Clone the repo and start a new workspace in Positron. See the Homework 0 instructions for details on cloning a repo and starting a new R project.
General guidance
As we’ve discussed in lecture, your plots should include an informative title, axes should be labeled, and careful consideration should be given to aesthetic choices.
Remember that continuing to develop a sound workflow for reproducible data analysis is important as you complete the lab and other assignments in this course. There will be periodic reminders in this assignment to remind you to render, commit, and push your changes to GitHub. You should have at least 3 commits with meaningful commit messages by the end of the assignment.
Make sure to
- Update author name on your document.
- Label all code chunks informatively and concisely.
- Follow consistent code style guidelines.
- Make at least 3 commits.
- Resize figures where needed, avoid tiny or huge plots.
- Turn in an organized, well formatted document.
Project FeederWatch
Project FeederWatch is a citizen science project that collects data on birds and other wildlife that visit feeders in North America.1 A subset of their data was published in 2021 as part of the Tidy Tuesday project. Here we will use the data to model the presence of squirrels at bird feeders.
1 Co-operated by our very own Cornell Lab of Ornithology!
data/squirrels-lite.csv
contains a lightly modified version of the raw data file, filtering for missing values and operationalizing our outcome of interest squirrels
as either “squirrels” or “no squirrels” based on whether squirrels take food from the feeder at least 3 times per week. Since the original data set contained over 200,000 rows, we have taken a balanced sample sample of 5,000 rows for each outcome to make the computations more manageable (total size of 10,000 rows).
As you age, you will develop Old Person interests. One of mine and my wife’s is watching the animals around our house. We have multiple bird feeders which attract songbirds. Unfortunately the squirrels also like to eat the birdseed, cluttering our front porch with seed shells and stealing food from the birds. We want to put up a squirrel-proof bird feeder, but they are expensive and we don’t want to put it up if there aren’t many squirrels around. I want to use your model to inform our decision about when and where to put a feeder.
Exercise 1
Import and partition the data. Import the data and reproducibly partition it into training and test sets. Briefly justify your choice of partitioning strategy.

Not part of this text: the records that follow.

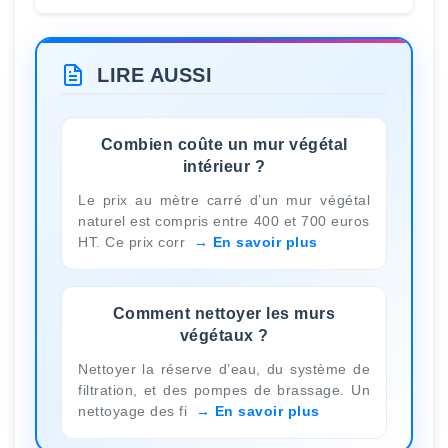
LIRE AUSSI
Combien coûte un mur végétal
intérieur ?
Le prix au mètre carré d’un mur végétal
naturel est compris entre 400 et 700 euros
HT. Ce prix corr
En savoir plus
Comment nettoyer les murs
végétaux ?
Nettoyer la réserve d’eau, du système de
filtration, et des pompes de brassage. Un
nettoyage des fi
En savoir plus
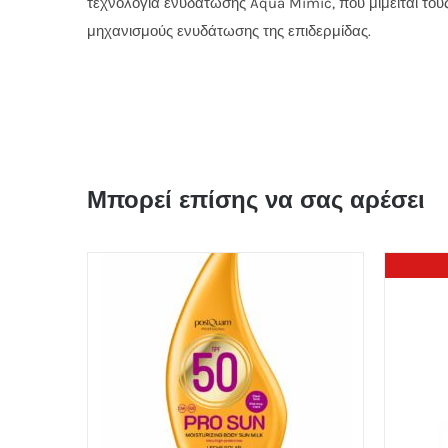
τεχνολογία ενυδάτωσης Aqua Mimic, που μιμείται του
μηχανισμούς ενυδάτωσης της επιδερμίδας.
Μπορεί επίσης να σας αρέσει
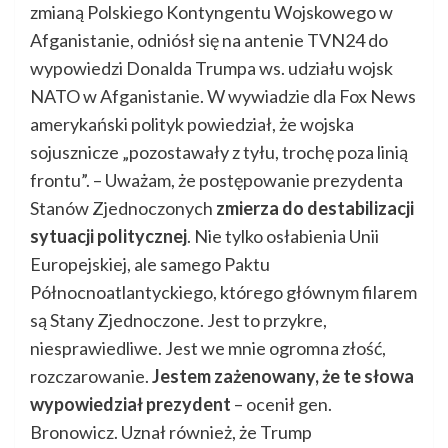
zmianą Polskiego Kontyngentu Wojskowego w
Afganistanie, odniósł się na antenie TVN24 do
wypowiedzi Donalda Trumpa ws. udziału wojsk
NATO w Afganistanie. W wywiadzie dla Fox News
amerykański polityk powiedział, że wojska
sojusznicze „pozostawały z tyłu, trochę poza linią
frontu”. – Uważam, że postępowanie prezydenta
Stanów Zjednoczonych
zmierza do destabilizacji
sytuacji politycznej
. Nie tylko osłabienia Unii
Europejskiej, ale samego Paktu
Północnoatlantyckiego, którego głównym filarem
są Stany Zjednoczone. Jest to przykre,
niesprawiedliwe. Jest we mnie ogromna złość,
rozczarowanie.
Jestem zażenowany, że te słowa
wypowiedział prezydent
– ocenił gen.
Bronowicz. Uznał również, że Trump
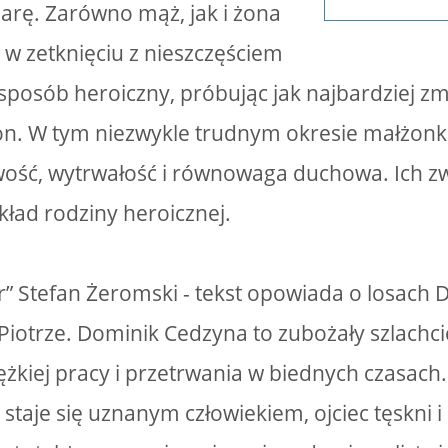
parę. Zarówno mąż, jak i żona
 w zetknięciu z nieszczęściem
sposób heroiczny, próbując jak najbardziej zm
ron. W tym niezwykle trudnym okresie małżon
iwość, wytrwałość i równowaga duchowa. Ich 
kład rodziny heroicznej.
tr” Stefan Żeromski - tekst opowiada o losach
 Piotrze. Dominik Cedzyna to zubożały szlachci
iężkiej pracy i przetrwania w biednych czasach
 staje się uznanym człowiekiem, ojciec tęskni i 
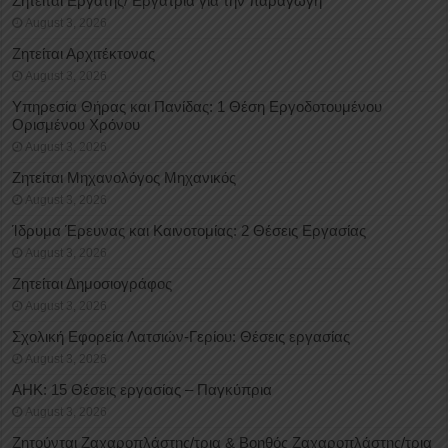
Ζητείται Εργάτης/ Εργάτρια για την παραγωγή
August 3, 2026
Ζητείται Αρχιτέκτονας
August 3, 2026
Υπηρεσία Θήρας και Πανίδας: 1 Θέση Eργοδοτουμένου
Oρισμένου Xρόνου
August 3, 2026
Ζητείται Μηχανολόγος Μηχανικός
August 3, 2026
Ίδρυμα Έρευνας και Καινοτομίας: 2 Θέσεις Εργασίας
August 3, 2026
Ζητείται Δημοσιογράφος
August 3, 2026
Σχολική Εφορεία Λατσιών-Γερίου: Θέσεις εργασίας
August 3, 2026
ΑΗΚ: 15 Θέσεις εργασίας – Παγκύπρια
August 3, 2026
Ζητούνται Ζαχαροπλάστης/τρια & Βοηθός Ζαχαροπλάστης/τρια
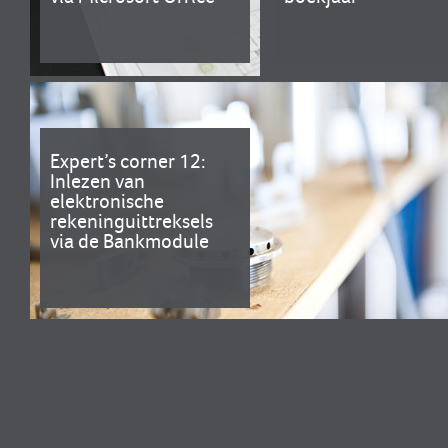
Expert’s corner 12:
Inlezen van
elektronische
rekeninguittreksels
via de Bankmodule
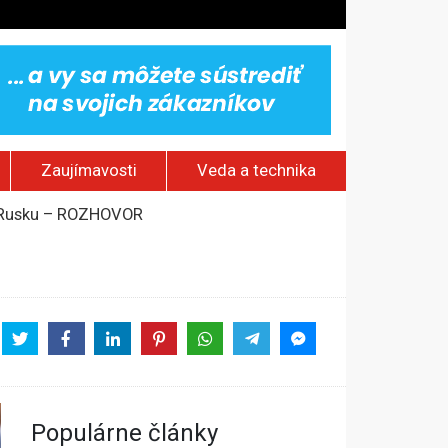
Zaujímavosti
Veda a technika
om Rusku – ROZHOVOR
stavov
rí o prejave dôvery
Populárne články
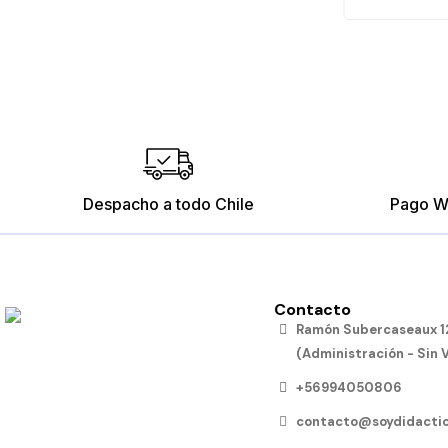
Despacho a todo Chile
Pago W
Contacto
Ramón Subercaseaux 12
(Administración - Sin 
+56994050806
contacto@soydidactic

Now is a good time to render, commit, and push.
Exercise 2
Inspect the distribution of the outcome variable squirrels
and conduct exploratory analysis with potential features of interest. Use visualizations and summary statistics to explore the data focusing on the outcome of interest and at least five other variables. Summarize your findings.
Now is a good time to render, commit, and push.
Exercise 3
Resample the training data and fit a null model. Resample the training data using an appropriate method (justify your choice) and fit a null model to establish a baseline of comparison. Interpret the results of the null model.
A null model (also known as a baseline model) is a model that includes no predictors and establishes a baseline by which we can evaluate the relative effectiveness of our machine learning models. In the absence of predictors, our best guess for a classification model is to predict the modal outcome for all observations.
Now is a good time to render, commit, and push.
Exercise 4
Train and compare at least three models. Fit at least three distinct models using the resampled training set. Explain your choice of models and predictors. At least one should be a parsimonious model (i.e. don’t just throw all the variables in as predictors). Compare the models using accuracy and ROC AUC.2
2 If you haven’t used a ROC AUC before, review its definition in ISL ch 4.4.2 (it’s near the end of the section).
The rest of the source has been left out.